Iris’s jaw dropped open and she nearly lost her forkful of cake.

‘The cheeky bleeders. That was the straw that broke the camel’s back then, was it, because I know you haven’t been happy there for a while.’

‘Yes, that is right,’ said Astrid, feeling better already at having let it out, because she’d been visited by the guilty fairy and wondered if she’d gone over the top with her reaction.

‘That Dennis is a creepy beggar. He once felt my bum in a jumble sale. He said it was an accident,’ said Iris. ‘If he’d got any closer to me, I’d have ended up in the maternity unit nine months later.’

Astrid smiled. It had been the first time she’d smiled since being here last week.

‘He asked you one too many questions about your bits for my liking,’ said Iris, who wasn’t renowned for her political correctness or up-to-date terminology, though her good intentions were never in doubt. ‘It’s not what decent people do, though Dennis and Valerie Hutchinson consider themselves holier than the Virgin Mary.’

‘Yes. He was too interested in my anatomy. I think he would have liked me to strip off so he could do a full examination and nothing short of it would stop the questions.’

‘It’s none of his business, is it?’ said Venus. ‘Did you ask him what shape his willy was or how low his balls hung?’

Astrid threw back her head and laughed. ‘No, Venus, but I wish I had now.’

‘Well, good for you,’ said Iris. ‘It’s not as if you need the pittance they paid you anyway, is it?’

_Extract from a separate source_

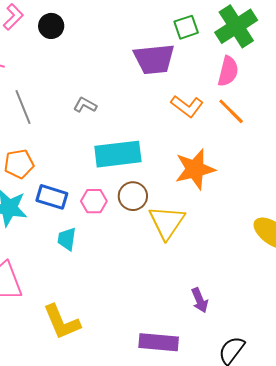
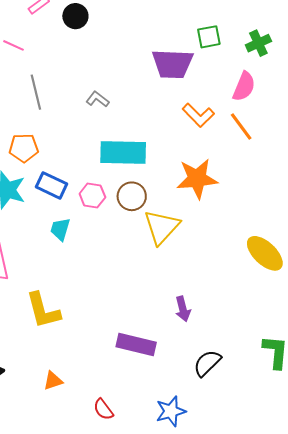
green cross: (236, 26) -> (258, 43), size x0.6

‘Ah, but they gave me two pounds extra for a birthday treat.’

‘What did you buy with it, another house?’ asked Venus.

‘The mop head wasn’t even Vileda. I don’t think it would have fitted the stick.’

‘Kevin left you well set up, didn’t he?’ said Iris. ‘I don’t know why you’re still cleaning if you don’t have to.’

‘I like cleaning, Iris. But not so much the Hutchinsons really.’

‘You’re too bloody soft,’ was Iris’s verdict on that.

‘I only do two clients now and they are lovely. I am proper happy just having them and working here. So if you ever vant me to do an extra day, Annie, just shout up.’ She beamed at Annie, who didn’t mirror the smile but instead stopped eating her cake and dropped a long, heartfelt sigh at the same time.’

‘Annie, love, what’s up?’ said Iris, immediately concerned because like Astrid, Annie was usually walking sunshine and yet here she was looking more like a storm cloud.

‘I haven’t known how to tell you,’ said Annie, rubbing her forehead. ‘Joe and I… we’re moving to the coast. We’re retiring early.’

Silence met the news but Iris, Venus and Astrid all guessed at the words that would follow and they were right.